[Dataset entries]

[Start of section]

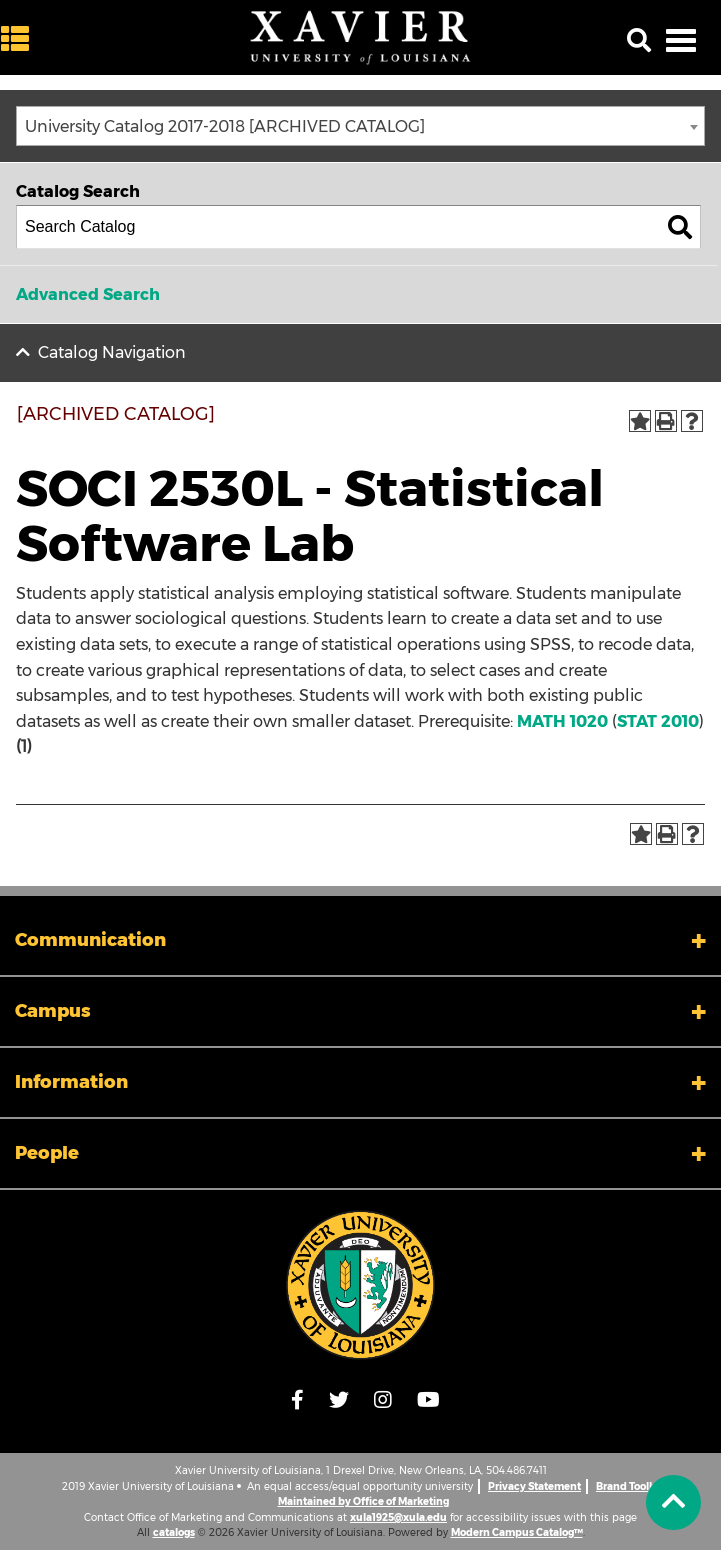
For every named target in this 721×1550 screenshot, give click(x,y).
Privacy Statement (534, 1486)
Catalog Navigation (112, 352)
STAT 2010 (658, 721)
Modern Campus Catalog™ (517, 1532)
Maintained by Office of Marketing (363, 1501)
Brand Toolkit (629, 1486)
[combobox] (360, 126)
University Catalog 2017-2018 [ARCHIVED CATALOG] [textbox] (225, 126)
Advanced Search (88, 294)
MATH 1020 (562, 721)
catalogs (174, 1532)
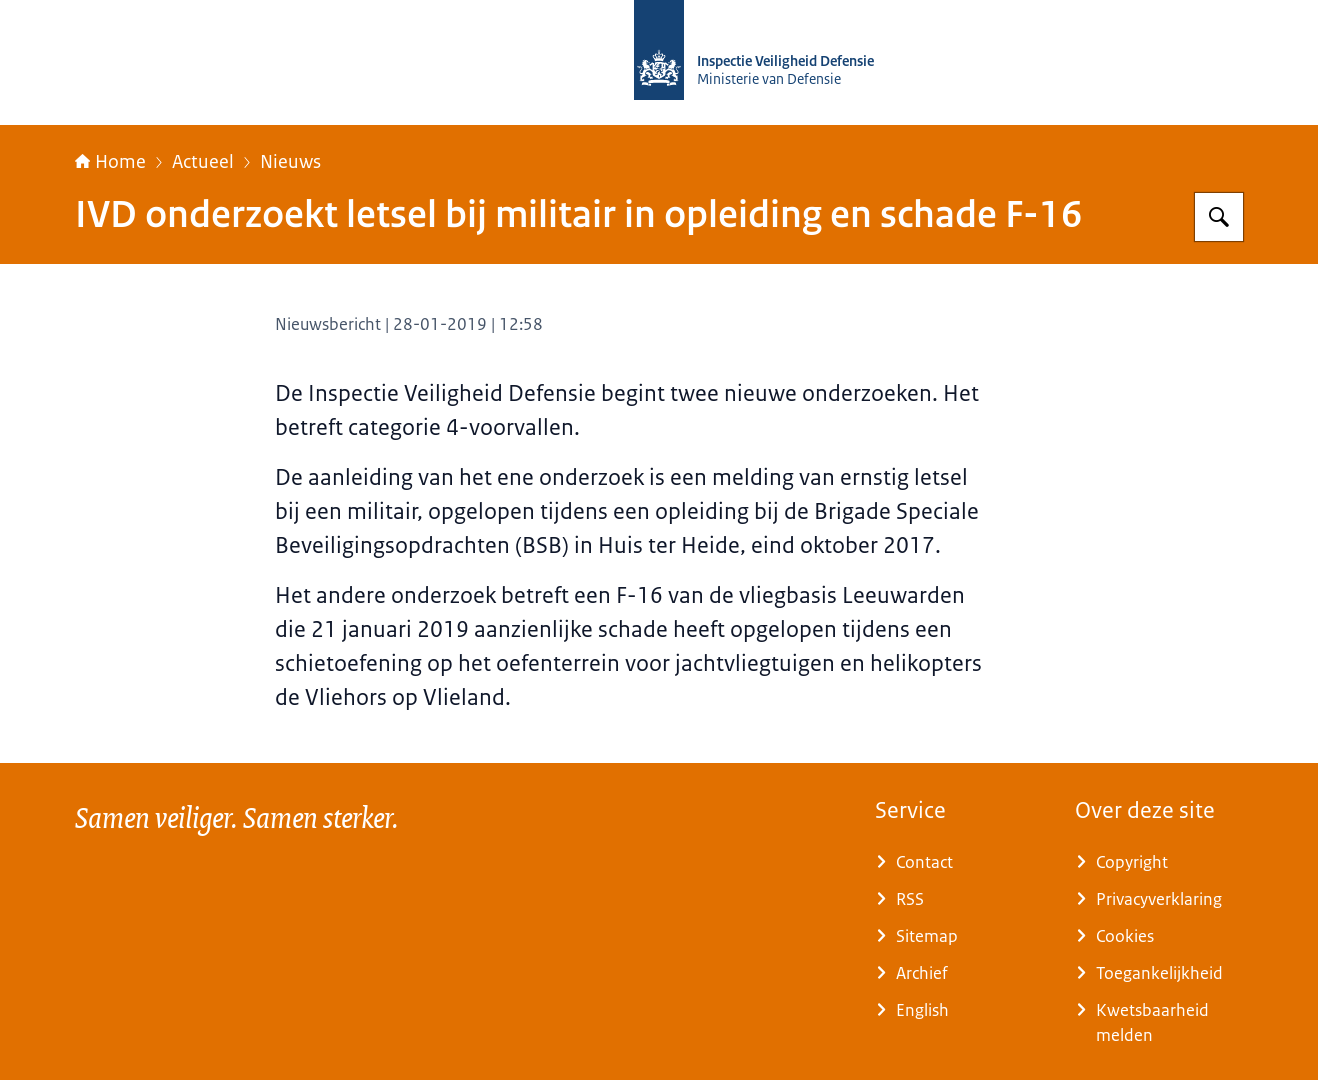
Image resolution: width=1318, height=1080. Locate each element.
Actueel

[End of section]

What the task requires
Leave out every picture and copy verbatim the lines running from the line containing "University Catalog 2017-2018" through the final line of the data.

Finished task
University Catalog 2017-2018 [ARCHIVED CATALOG] [textbox] (225, 126)
Advanced Search (88, 294)
MATH 1020 (562, 721)
catalogs (174, 1532)
Image resolution: width=1318, height=1080. Locate each element.
Actueel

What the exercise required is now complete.